XII. What if the Agreement Was Written by the Borrower?

A loan agreement handwritten by the borrower may be especially useful. If the borrower personally wrote and signed the acknowledgment, it can support authenticity and voluntariness.

For example:

“I, Juan Dela Cruz, borrowed ₱100,000 from Maria Santos on January 10, 2026, and promise to pay the same on March 10, 2026.”

If this is in the borrower’s handwriting and signed by the borrower, it may be strong evidence, even without notarization.

However, the lender should still keep proof that the money was actually delivered.


XIII. Importance of Delivery of Money

A loan is not merely a promise. In a simple loan, the obligation to repay generally arises from the delivery of money or consumable thing.

A written agreement is stronger when it states not only that the borrower promises to borrow, but that the borrower actually received the amount.

Compare these two statements:

  1. “I will borrow ₱50,000 from Ana.”
  2. “I received ₱50,000 from Ana as a loan and promise to pay it on June 30, 2026.”

The second statement is stronger because it acknowledges receipt.

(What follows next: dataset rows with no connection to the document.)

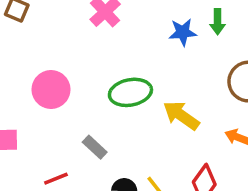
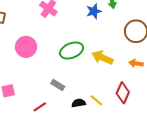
pink circle: (51, 89) -> (26, 47), moved

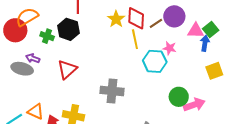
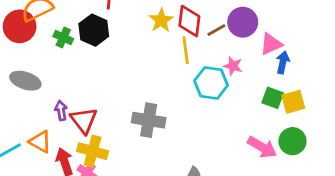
green square: (211, 30) -> (273, 98), moved, turned -35
pink triangle: (196, 31) -> (271, 44), turned -30
purple arrow: (33, 58) -> (61, 111), moved, turned 56
red triangle: (67, 69) -> (84, 120), moved, turned -30
green circle: (179, 97) -> (292, 141), moved
pink arrow: (194, 105) -> (262, 147), turned 45

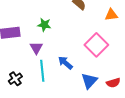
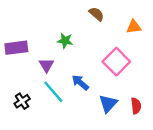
green star: (44, 25) -> (65, 41), moved
cyan line: (42, 71) -> (53, 92), turned -35
red semicircle: (113, 83) -> (136, 106), turned -80

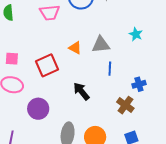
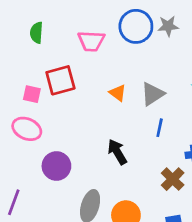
gray triangle: (101, 45) -> (153, 94), turned -36
red square: (47, 65) -> (60, 80), moved

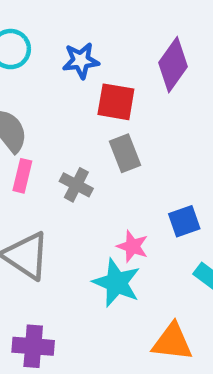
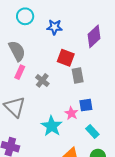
red square: (116, 102) -> (66, 58), moved
gray rectangle: (125, 153) -> (78, 76), moved
pink star: (132, 246) -> (71, 113), moved

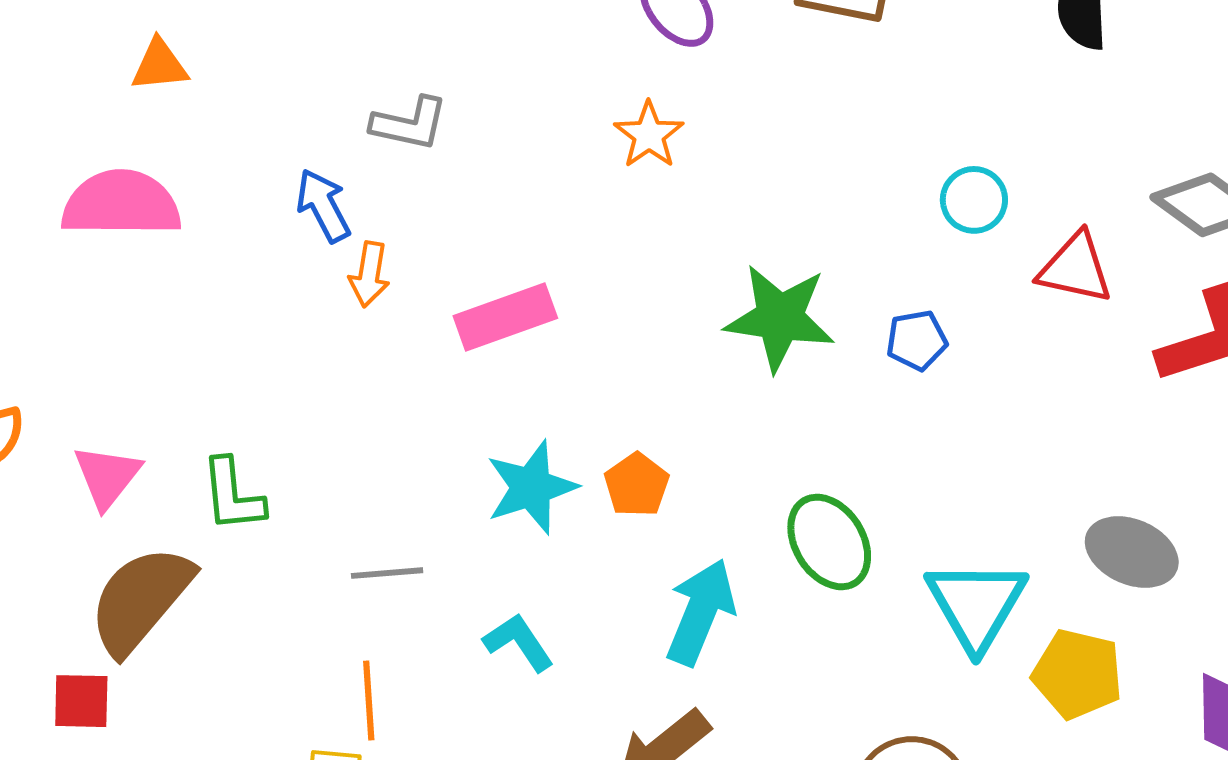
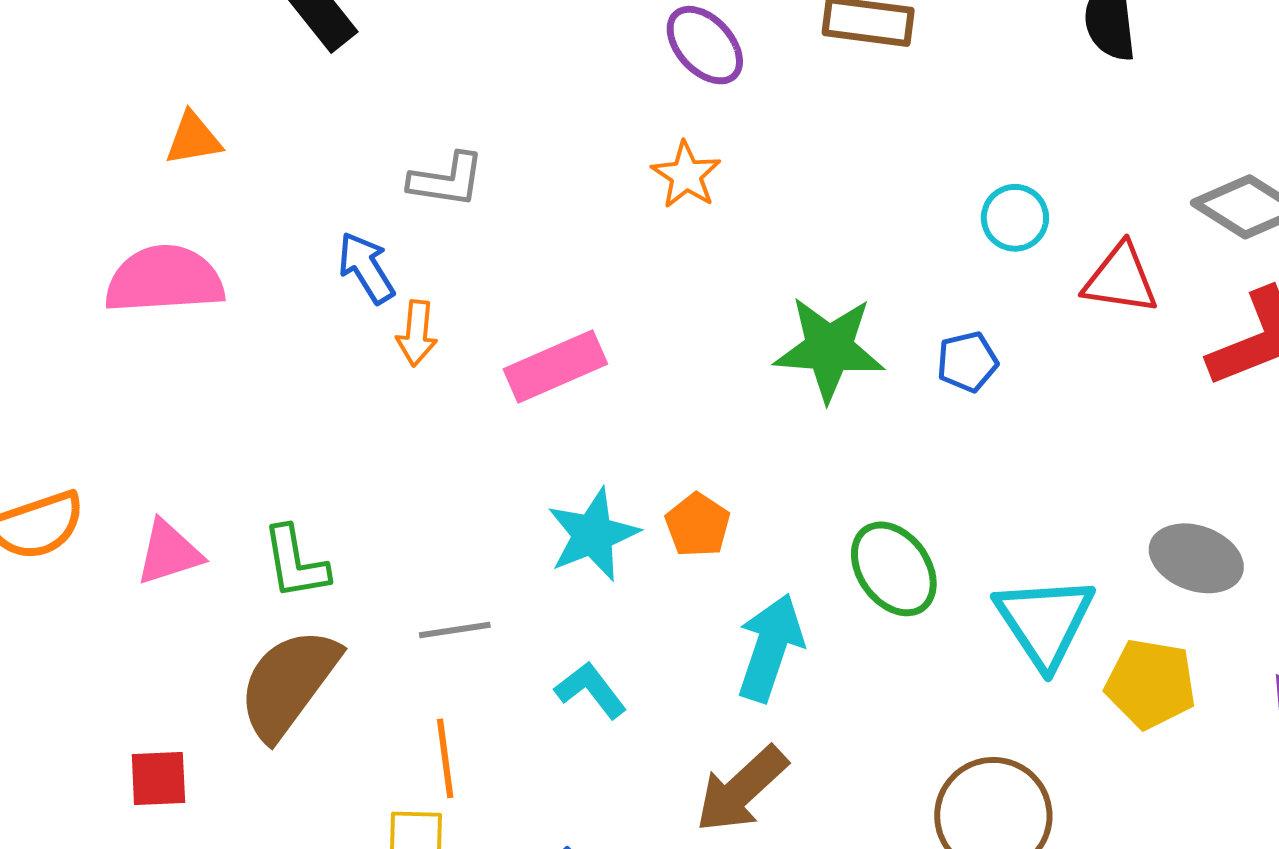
pink triangle: (107, 476) -> (169, 553), turned 38
brown semicircle: (141, 600) -> (288, 683), moved

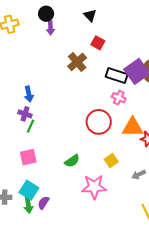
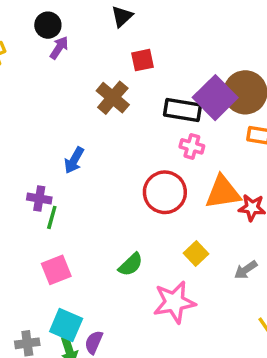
black triangle: (90, 15) -> (122, 16), turned 40
purple arrow: (50, 28) -> (59, 48), turned -136
red square: (98, 43) -> (143, 60), turned -32
blue arrow: (29, 94) -> (74, 160), moved, turned 49

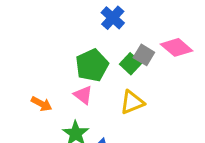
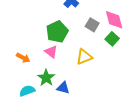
pink diamond: (177, 47) -> (114, 20), turned 35
green square: (131, 64) -> (112, 39), moved

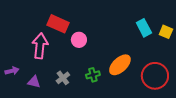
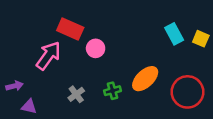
pink arrow: (40, 46) -> (48, 56), turned 30
purple triangle: (34, 82) -> (29, 106), moved

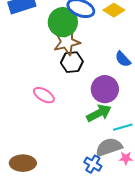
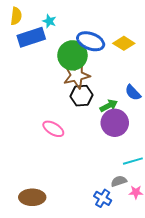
green arrow: (99, 113) -> (109, 106), moved, size x0.7
gray semicircle: (109, 147) -> (119, 181), size x0.6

The lender should preserve proof of delivery, such as:

  1. bank deposit slip;
  2. online transfer confirmation;
  3. GCash or Maya transaction record;
  4. check encashment record;
  5. signed cash receipt;
  6. acknowledgment message;
  7. witness testimony;
  8. photograph of turnover, if appropriate.

XIV. Interest in Handwritten Loan Agreements

Interest is a common source of disputes.

Under Philippine law, interest generally must be expressly stipulated in writing. If there is no written agreement on interest, the lender may have difficulty claiming conventional interest.

A handwritten agreement can validly provide for interest if it clearly states:

  1. the interest rate;
  2. whether it is monthly or annual;
  3. when interest starts;
  4. whether interest is simple or compounded;
  5. when payment is due;
  6. what happens upon default.

Example:

“The loan shall earn interest at 2% per month beginning January 10, 2026 until fully paid.”

However, interest may be reduced by courts if it is unconscionable, excessive, iniquitous, or contrary to law or public policy.


XV. What if No Interest Is Written?

If the handwritten loan agreement does not provide interest, the loan may still be valid, but it may be considered non-interest-bearing as to conventional interest.

However, if the borrower defaults and the lender makes a proper demand, legal interest may become relevant as damages or delay interest, depending on the nature of the obligation and applicable rules.

The safest practice is to write the interest clearly if the parties intend the loan to earn interest.


XVI. Excessive or Unconscionable Interest

Even if the borrower agreed in writing to interest, courts may reduce interest that is excessive or unconscionable.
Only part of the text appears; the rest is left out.